Dataset entries ▸
□ □ □ □ □
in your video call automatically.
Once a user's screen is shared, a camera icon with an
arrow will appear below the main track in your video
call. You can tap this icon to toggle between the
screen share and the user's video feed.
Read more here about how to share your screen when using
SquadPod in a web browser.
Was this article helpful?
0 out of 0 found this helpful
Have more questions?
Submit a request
□ □ □ □ □
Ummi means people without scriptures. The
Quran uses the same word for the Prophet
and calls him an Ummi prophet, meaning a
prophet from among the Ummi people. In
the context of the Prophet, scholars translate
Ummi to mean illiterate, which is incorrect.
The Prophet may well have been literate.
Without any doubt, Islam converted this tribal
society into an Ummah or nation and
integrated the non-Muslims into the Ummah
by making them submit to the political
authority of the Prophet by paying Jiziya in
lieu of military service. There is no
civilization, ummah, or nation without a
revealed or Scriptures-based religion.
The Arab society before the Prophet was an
□ □ □ □ □
Your assignment ▸
As listed above, the lines from the line with "SquadPod in a web browser." to the line with "Submit a request" are to be echoed exactly, with both ends included and nothing added.

Result of the task ▸
SquadPod in a web browser.
Was this article helpful?
0 out of 0 found this helpful
Have more questions?
Submit a request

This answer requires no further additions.